EXERCISE DATA –
---------------

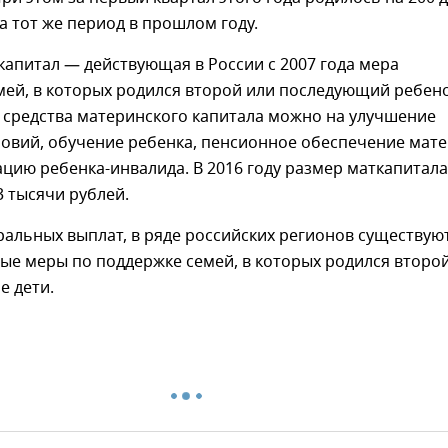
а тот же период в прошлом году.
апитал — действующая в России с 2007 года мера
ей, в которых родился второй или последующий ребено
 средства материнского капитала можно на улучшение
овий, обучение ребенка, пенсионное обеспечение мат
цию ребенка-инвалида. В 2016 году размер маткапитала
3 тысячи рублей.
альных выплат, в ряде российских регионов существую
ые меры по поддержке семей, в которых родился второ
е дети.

---------------

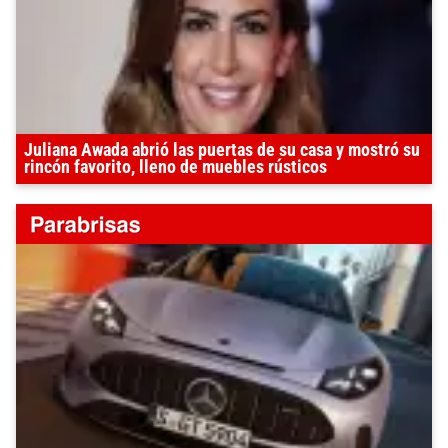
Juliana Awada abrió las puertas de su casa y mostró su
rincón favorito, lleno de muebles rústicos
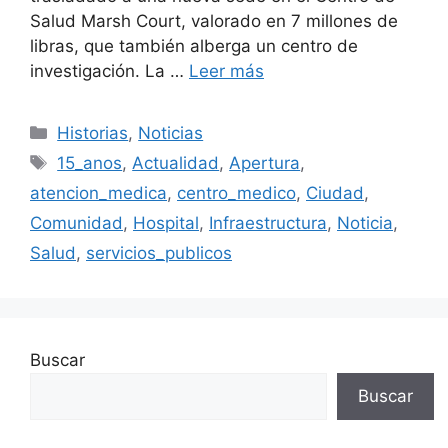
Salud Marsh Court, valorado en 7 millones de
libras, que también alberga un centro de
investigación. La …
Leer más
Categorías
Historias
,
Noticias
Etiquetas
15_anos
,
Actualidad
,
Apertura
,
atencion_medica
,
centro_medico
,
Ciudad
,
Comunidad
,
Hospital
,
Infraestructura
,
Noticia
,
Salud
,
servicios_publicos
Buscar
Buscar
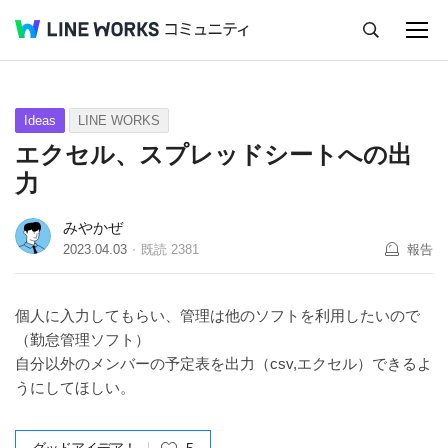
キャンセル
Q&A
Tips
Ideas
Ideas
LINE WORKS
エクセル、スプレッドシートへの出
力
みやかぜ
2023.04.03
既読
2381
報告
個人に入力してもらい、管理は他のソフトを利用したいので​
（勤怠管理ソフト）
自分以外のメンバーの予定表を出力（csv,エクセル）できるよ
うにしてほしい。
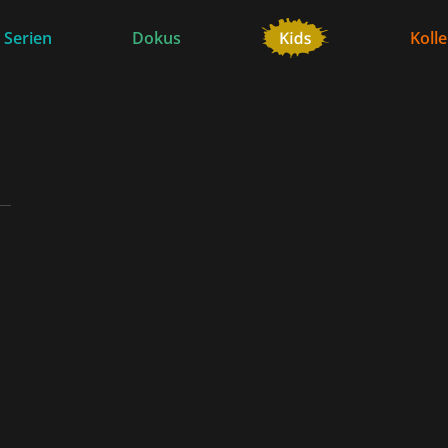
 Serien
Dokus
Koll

---------------

EXERCISE DIRECTIONS – Please give an exact copy of the entries above, from the line with "а тот же период в прошлом году." down to the line with "цию ребенка-инвалида. В", inclusive, and nothing else.

TASK RESPONSE –
а тот же период в прошлом году.
апитал — действующая в России с 2007 года мера
ей, в которых родился второй или последующий ребено
 средства материнского капитала можно на улучшение
овий, обучение ребенка, пенсионное обеспечение мат
цию ребенка-инвалида. В 2016 году размер маткапитала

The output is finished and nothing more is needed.